Central Community Housing Trust (CCHT) turned a long-abandoned downtown hospital here into 52 units of affordable housing, most of them for teens who are homeless or at risk of being homeless.
The four-year process of getting the $7.4 million project built was complicated by several factors, including the difficulty of pulling together financing for residents who have no rental history and very low incomes. Also, the discovery that the five-story building’s support columns needed to be rebuilt added several hundred thousand dollars to the cost, said Gina Ciganik, CCHT’s senior project manager.
But St. Barnabas had some strengths going for it, including the fact that the building was embedded in the community’s history: It was the birthplace of the city’s mayor, among many others. The community embraced the project, starting with the Episcopal Diocese of Minnesota, which raised $400,000 and helped advocate for the development. Since the project’s completion in April 2005, the diocese has continued to collect donations of household items to help the teen residents set up their new homes.
In addition to the Episcopal contribution, St. Barnabas received about $3.5 million in 9% low-income housing tax credit equity from the Enterprise Social Investment Corp. The Hennepin County Housing Redevelopment Authority contributed $309,000, Minneapolis $800,000, and the Minnesota Housing Finance Agency $830,000. Allina Hospitals and Clinics donated the hospital building, valued at $636,000. Other sources of funding include the University of St. Thomas, the Wells Memorial Foundation, and other public and private organizations. There was even pro-bono design help from the local chapter of the American Society of Interior Designers.
All of the 52 efficiency units are affordable; 39 are reserved for youth aged 16 to 20 and the remaining 13 units are for adults earning no more than 50% of the area median income. The adult units rent for about $500. The youth pay 30% of their incomes toward their rent, with Sec. 8 assistance.
CCHT, a nonprofit developer with 1,252 affordable units of various types in the Twin Cities area and more than 800 units in development, made use of what it had learned in previous youth housing developments.
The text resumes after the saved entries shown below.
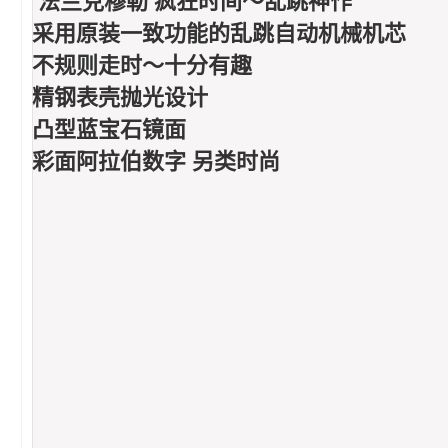
法兰克穆勒 疯狂时间～乱跳神作
采用原装一致功能的乱跳自动机械机芯
不规则走时～十分有趣
精钢表壳抛光设计
凸型蓝宝石镜面
彩面阿拉伯数字 另类时尚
For example, it had found that 30 or 40 is the ideal number of young residents to create efficiency in paying for a front desk and providing personalized services. When the hospital building yielded more units than that, CCHT turned the top floor into adult units, which are accessed by a separate entrance.
Local nonprofit YouthLink provides a 24-hour presence and on-site resident services; it raises the money itself from public and private sources. Its services include helping residents get an education and find employment, as well as offering them training in basic life skills such as cooking, cleaning and money management.
With an estimated 945 homeless teens in Minneapolis, CCHT prefers to focus on projects like this that directly serve local needs.
“People say we’re crazy for taking on some of the things we take on,” said Ciganik. But she points with pride to the results: A hospital that had sat abandoned and boarded-up for 20 years is now “on the tax rolls, and … it’s providing this great service for young people to change their lives so they don’t have to rely on the system and can start building a life for themselves.”